There is more to making this switch than I have described here: there is the central criteria of finding a way to make sense of the past of the character (or "Who-Am-I" as we call it) that generates the most possible "heat" or urgency. There is a lot to that process, which is usually dispensed with by what are supposed to be magic words: "raise the stakes", which actors everywhere tend to understand as an injunction to "act harder", rather than as a call to carefully reexamine the way they have viewed their circumstances and consider whether there are changes they could make to this view that would make their point of entry into the scene "hotter" or more compelling.

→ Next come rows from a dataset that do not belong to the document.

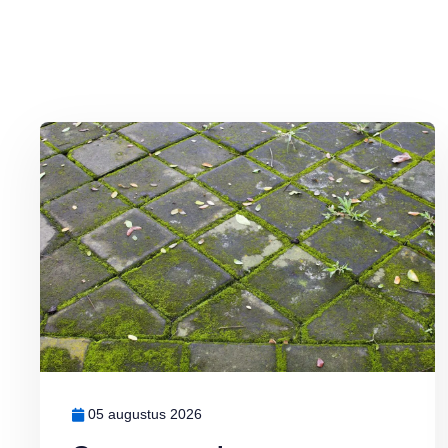
Lees meer over Groene aanslag milieuvriendelijk bestrijden
05 augustus 2026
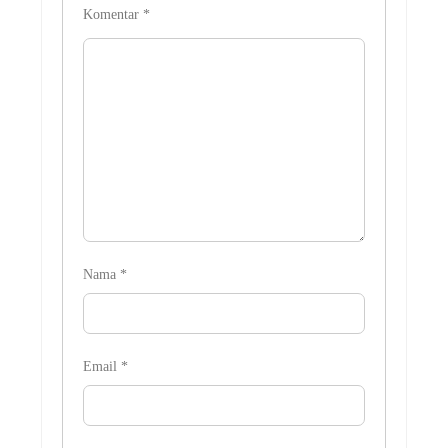
Komentar
*
Nama
*
Email
*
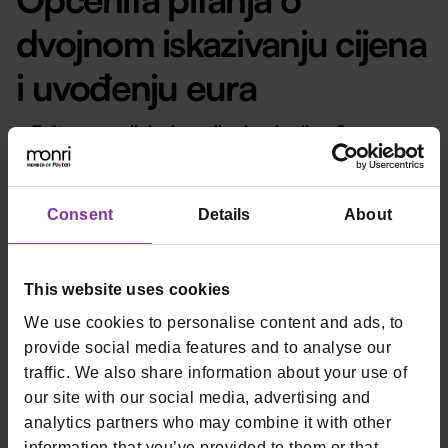
dvojnom iskazivanju cijena
i uvođenju eura
Zašto se uvodi dvojno prikazivanje cijena?
Dvojno prikazivanje cijena uvodi se kako bi se građani
naviknuli na iznose u eurima te lakše razumjeli cijene
Consent
Details
About
usluga i robe koje plaćaju.
Kad smijem početi primati plaćanje u eurima?
Plaćanje u eurima počet će 1. siječnja 2023. godine.
This website uses cookies
Do kad smijem primati kune kao sredstvo plaćanja?
We use cookies to personalise content and ads, to
Prva dva tjedna u 2023. mjesecu ugostitelji će primati i
provide social media features and to analyse our
kune kao sredstvo plaćanja (uz euro), ali uz obavezno
traffic. We also share information about your use of
vraćanje ostatka gostu u eurima.
our site with our social media, advertising and
Koliko ću dugo imati dvojno prikazivanje cijena na
analytics partners who may combine it with other
information that you’ve provided to them or that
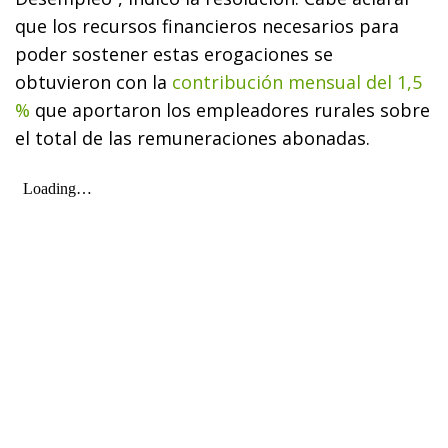
que los recursos financieros necesarios para
poder sostener estas erogaciones se
obtuvieron con la
contribución mensual del 1,5
%
que aportaron los empleadores rurales sobre
el total de las remuneraciones abonadas.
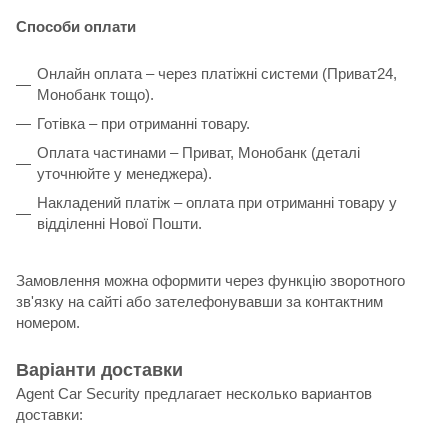
Способи оплати
Онлайн оплата – через платіжні системи (Приват24,
Монобанк тощо).
Готівка – при отриманні товару.
Оплата частинами – Приват, Монобанк (деталі
уточнюйте у менеджера).
Накладений платіж – оплата при отриманні товару у
відділенні Нової Пошти.
Замовлення можна оформити через функцію зворотного
зв'язку на сайті або зателефонувавши за контактним
номером.
Варіанти доставки
Agent Car Security предлагает несколько вариантов
доставки:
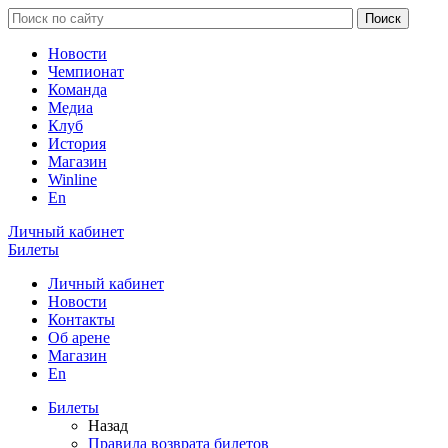
Новости
Чемпионат
Команда
Медиа
Клуб
История
Магазин
Winline
En
Личный кабинет
Билеты
Личный кабинет
Новости
Контакты
Об арене
Магазин
En
Билеты
Назад
Правила возврата билетов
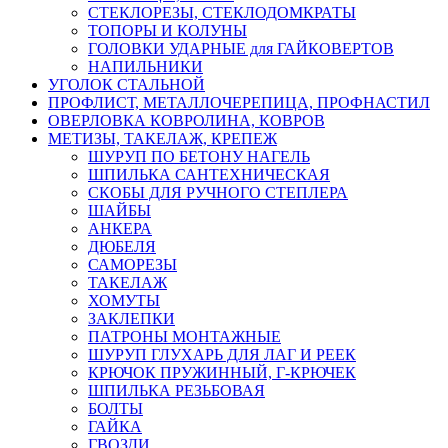
СТЕКЛОРЕЗЫ, СТЕКЛОДОМКРАТЫ
ТОПОРЫ И КОЛУНЫ
ГОЛОВКИ УДАРНЫЕ для ГАЙКОВЕРТОВ
НАПИЛЬНИКИ
УГОЛОК СТАЛЬНОЙ
ПРОФЛИСТ, МЕТАЛЛОЧЕРЕПИЦА, ПРОФНАСТИЛ
ОВЕРЛОВКА КОВРОЛИНА, КОВРОВ
МЕТИЗЫ, ТАКЕЛАЖ, КРЕПЕЖ
ШУРУП ПО БЕТОНУ НАГЕЛЬ
ШПИЛЬКА САНТЕХНИЧЕСКАЯ
СКОБЫ ДЛЯ РУЧНОГО СТЕПЛЕРА
ШАЙБЫ
АНКЕРА
ДЮБЕЛЯ
САМОРЕЗЫ
ТАКЕЛАЖ
ХОМУТЫ
ЗАКЛЕПКИ
ПАТРОНЫ МОНТАЖНЫЕ
ШУРУП ГЛУХАРЬ ДЛЯ ЛАГ И РЕЕК
КРЮЧОК ПРУЖИННЫЙ, Г-КРЮЧЕК
ШПИЛЬКА РЕЗЬБОВАЯ
БОЛТЫ
ГАЙКА
ГВОЗДИ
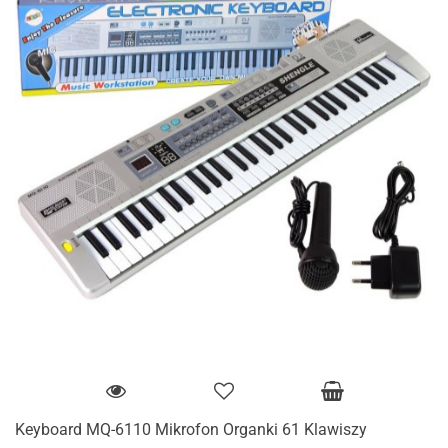
Keyboard MQ-6110 Mikrofon Organki 61 Klawiszy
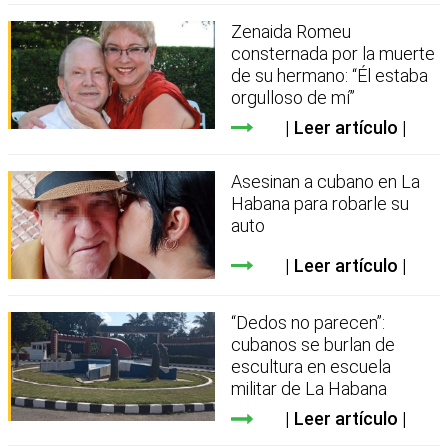
Zenaida Romeu
consternada por la muerte
de su hermano: “Él estaba
orgulloso de mí”
Leer artículo
Asesinan a cubano en La
Habana para robarle su
auto
Leer artículo
“Dedos no parecen”:
cubanos se burlan de
escultura en escuela
militar de La Habana
Leer artículo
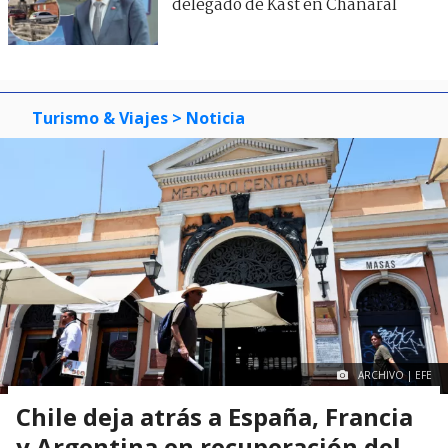
delegado de Kast en Chañaral
Turismo & Viajes
> Noticia
ARCHIVO | EFE
Chile deja atrás a España, Francia
y Argentina en recuperación del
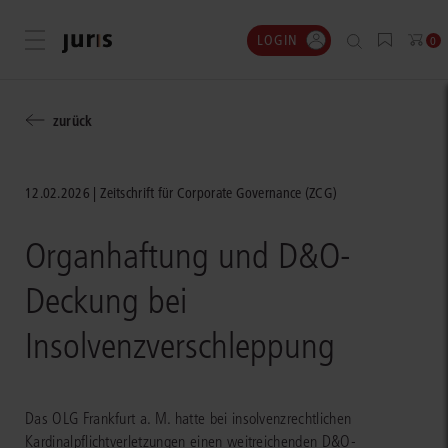
LOGIN
Menü öffnen
0
zurück
12.02.2026
Zeitschrift für Corporate Governance (ZCG)
Organhaftung und D&O-
Deckung bei
Insolvenzverschleppung
Das OLG Frankfurt a. M. hatte bei insolvenzrechtlichen
Kardinalpflichtverletzungen einen weitreichenden D&O-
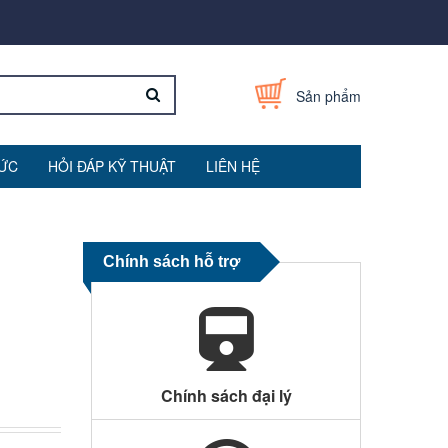
Sản phẩm
TỨC
HỎI ĐÁP KỸ THUẬT
LIÊN HỆ
Chính sách hỗ trợ
Chính sách đại lý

It's much easier to see the duck as a rabbit or vice-versa than it is to make the change from approaching a text as a spectator to approaching it as an impassioned, engaged participant. To make this change, the ways of looking at many things, from people to situations to relationships to language to movement, need to be recalibrated. Our way of looking at a script actually entails ways of looking at many other things. Making this change is more like completely rearranging your living room than it is like turning your car to the right. But once you have achieved this new way of looking, you can make strides in approaching texts and roles with infinitely greater speed and insight.